[DATASET ENTRIES]

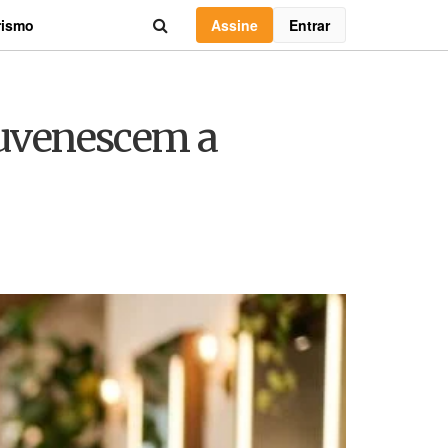
Assine
Entrar
rismo
ejuvenescem a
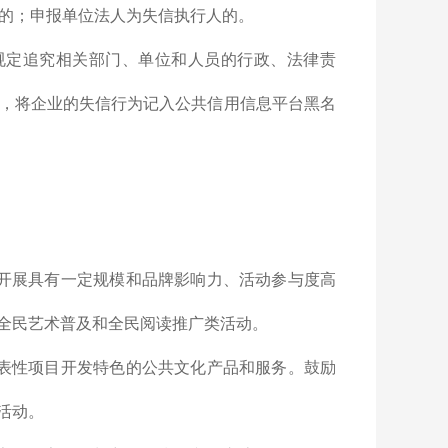
年的；申报单位法人为失信执行人的。
规定追究相关部门、单位和人员的行政、法律责
，将企业的失信行为记入公共信用信息平台黑名
开展具有一定规模和品牌影响力、活动参与度高
全民艺术普及和全民阅读推广类活动。
表性项目开发特色的公共文化产品和服务。鼓励
活动。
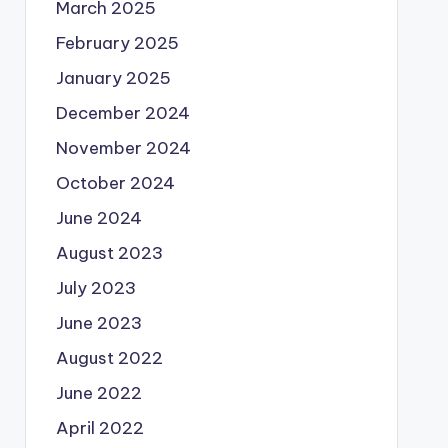
March 2025
February 2025
January 2025
December 2024
November 2024
October 2024
June 2024
August 2023
July 2023
June 2023
August 2022
June 2022
April 2022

[/DATASET ENTRIES]

:: TASK REQUIREMENTS ::
The records must be restated word for word, apart from any images.

:: RESULT FOR THIS TASK ::
Assine
Entrar
rismo
ejuvenescem a
年的；申报单位法人为失信执行人的。
规定追究相关部门、单位和人员的行政、法律责
，将企业的失信行为记入公共信用信息平台黑名
开展具有一定规模和品牌影响力、活动参与度高
全民艺术普及和全民阅读推广类活动。
表性项目开发特色的公共文化产品和服务。鼓励
活动。
March 2025
February 2025
January 2025
December 2024
November 2024
October 2024
June 2024
August 2023
July 2023
June 2023
August 2022
June 2022
April 2022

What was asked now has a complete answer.